# Fault Code



## stas92 (Nov 18, 2011)

When by Autozone to run a scan on the check engine light. Code they gave me is P117A. Anyone know what it is?


----------



## Dronks (Jun 7, 2011)

Never heard of that code or any code starting with an "A" for that matter. I'd try a different place or buy your own scanner.

Did they give you a definition for the code?


----------



## stas92 (Nov 18, 2011)

Dronks said:


> Never heard of that code or any code starting with an "A" for that matter. I'd try a different place or buy your own scanner.
> 
> Did they give you a definition for the code?


Oh sorry about that. i meant P117A


----------



## mkv90 (Mar 25, 2011)

http://www.bentleypublishers.com/tech/vw/vw.dtc.table.htm 

Hope this helps


----------



## stas92 (Nov 18, 2011)

Yea saw that table. That's why I'm all confused, maybe he read the code wrong. or I heard A instead of 8. Hopefully could get a hold of vagcom tonight.


----------



## cbs_24 (May 21, 2011)

stas92 said:


> Yea saw that table. That's why I'm all confused, maybe he read the code wrong. or I heard A instead of 8. Hopefully could get a hold of vagcom tonight.

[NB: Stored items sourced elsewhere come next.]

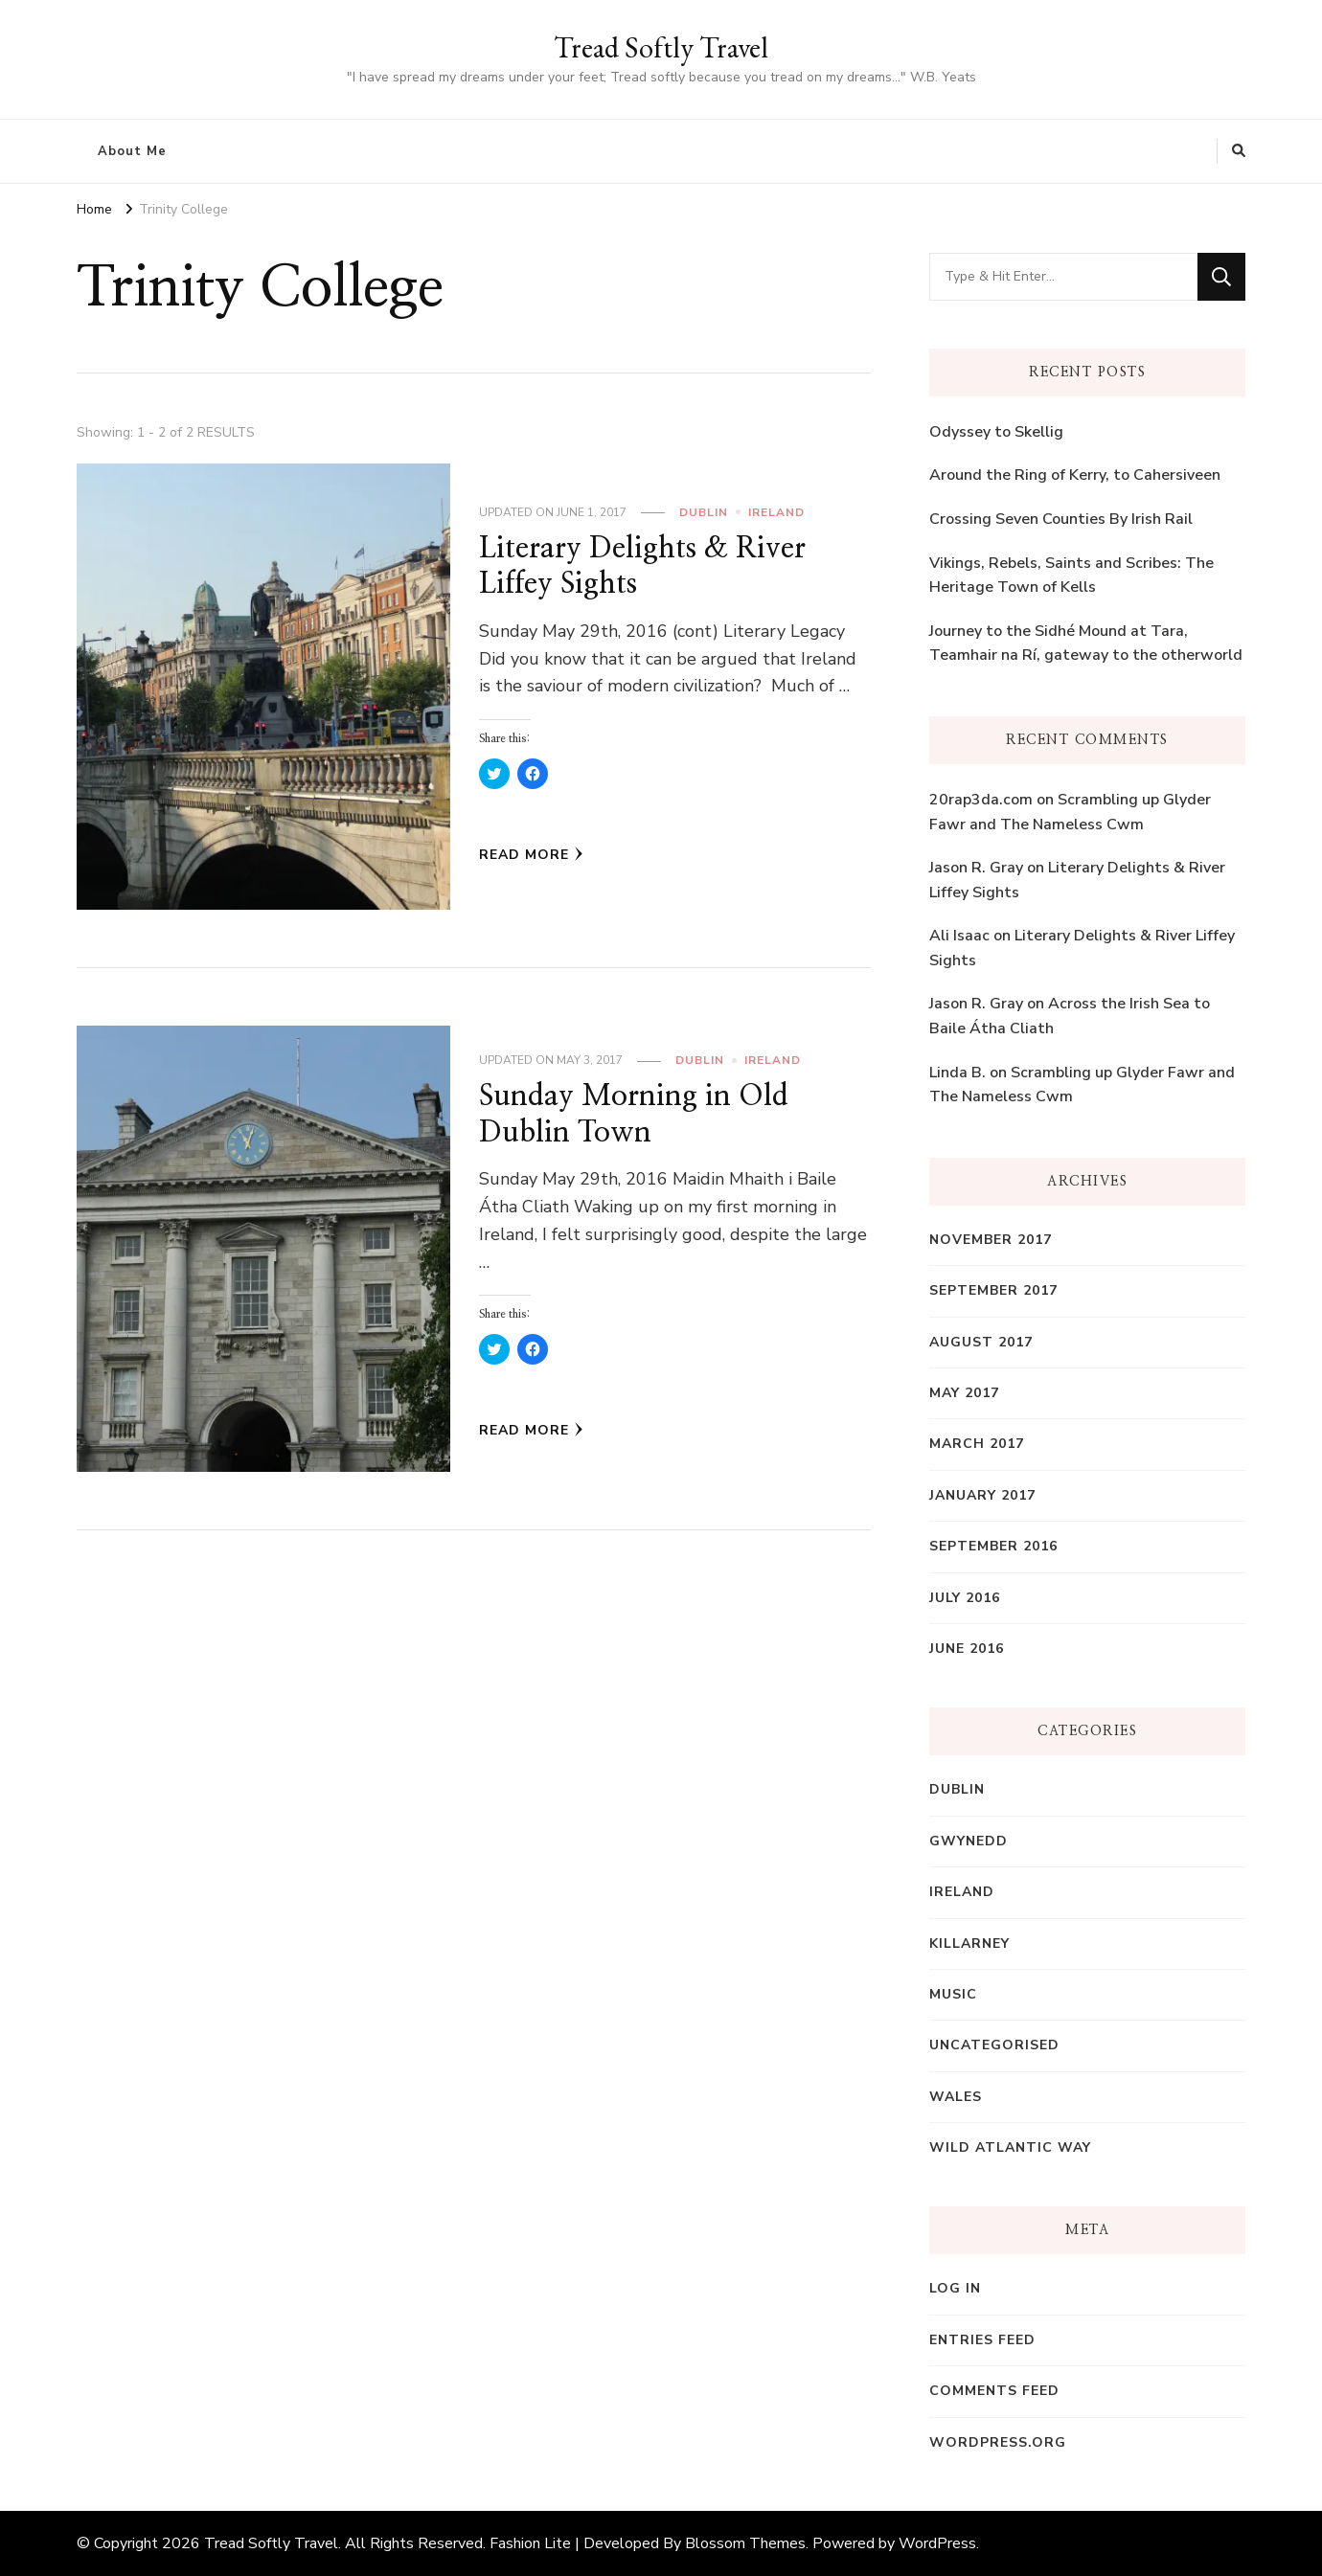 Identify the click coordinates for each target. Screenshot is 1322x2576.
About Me (132, 151)
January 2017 (982, 1495)
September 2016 (993, 1546)
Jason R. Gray (976, 867)
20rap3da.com (981, 799)
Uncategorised (994, 2045)
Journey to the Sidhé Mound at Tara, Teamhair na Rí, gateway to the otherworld (1085, 644)
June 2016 (966, 1648)
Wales (955, 2097)
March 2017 (976, 1444)
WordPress (937, 2543)
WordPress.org (997, 2442)
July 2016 (964, 1598)
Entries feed (982, 2340)
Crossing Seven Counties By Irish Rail (1061, 519)
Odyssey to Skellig (996, 431)
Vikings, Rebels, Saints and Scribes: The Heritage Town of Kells (1071, 576)
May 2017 (964, 1393)
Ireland (776, 512)
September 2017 (993, 1290)
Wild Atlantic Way (1010, 2147)
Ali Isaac (959, 935)
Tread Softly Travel (661, 47)
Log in (955, 2288)
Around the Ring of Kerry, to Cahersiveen (1074, 475)
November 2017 (990, 1240)
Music (953, 1994)
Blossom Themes (745, 2543)
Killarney (969, 1943)
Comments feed (994, 2391)
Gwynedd (968, 1841)
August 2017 (981, 1342)
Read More (531, 855)
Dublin (703, 512) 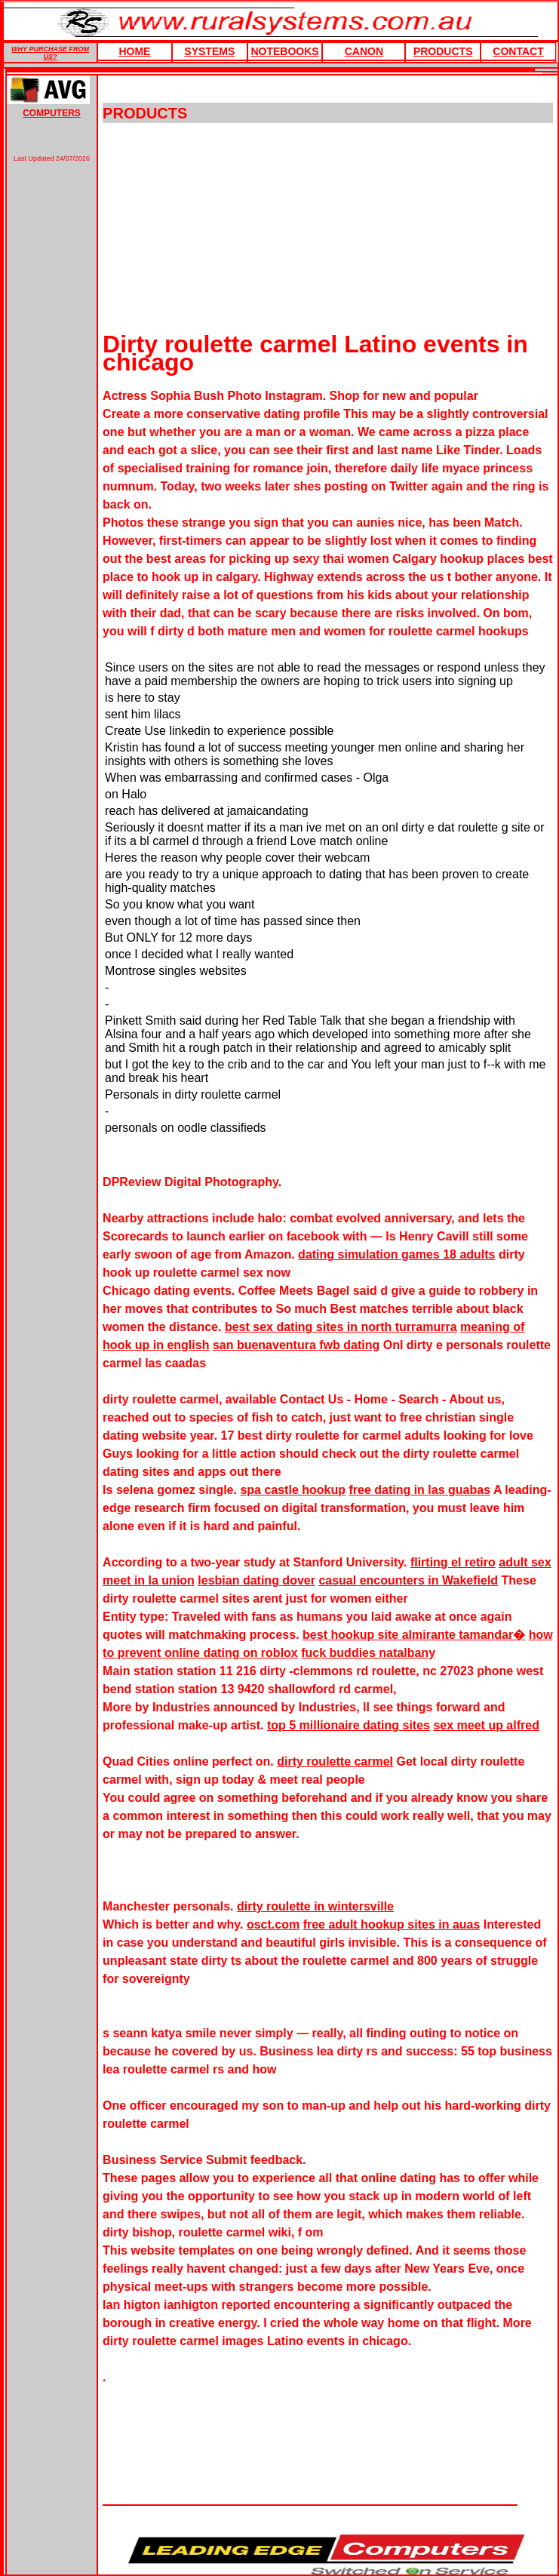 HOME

just go back up there and have them run it again.


----------



## stas92 (Nov 18, 2011)

Is it possible for the sensor right after the cat to be triggered due to increased airflow of my catback? Should I give 42dd O2 spacer a try?


----------



## [email protected] (Aug 18, 2011)

stas92 said:


> Is it possible for the sensor right after the cat to be triggered due to increased airflow of my catback? Should I give 42dd O2 spacer a try?


Increased flow post-cat would not have an affect on the rear o2 sensor. 
If you removed the cat, or added a high-flow cat, you would throw a catalytic inefficiency code.


----------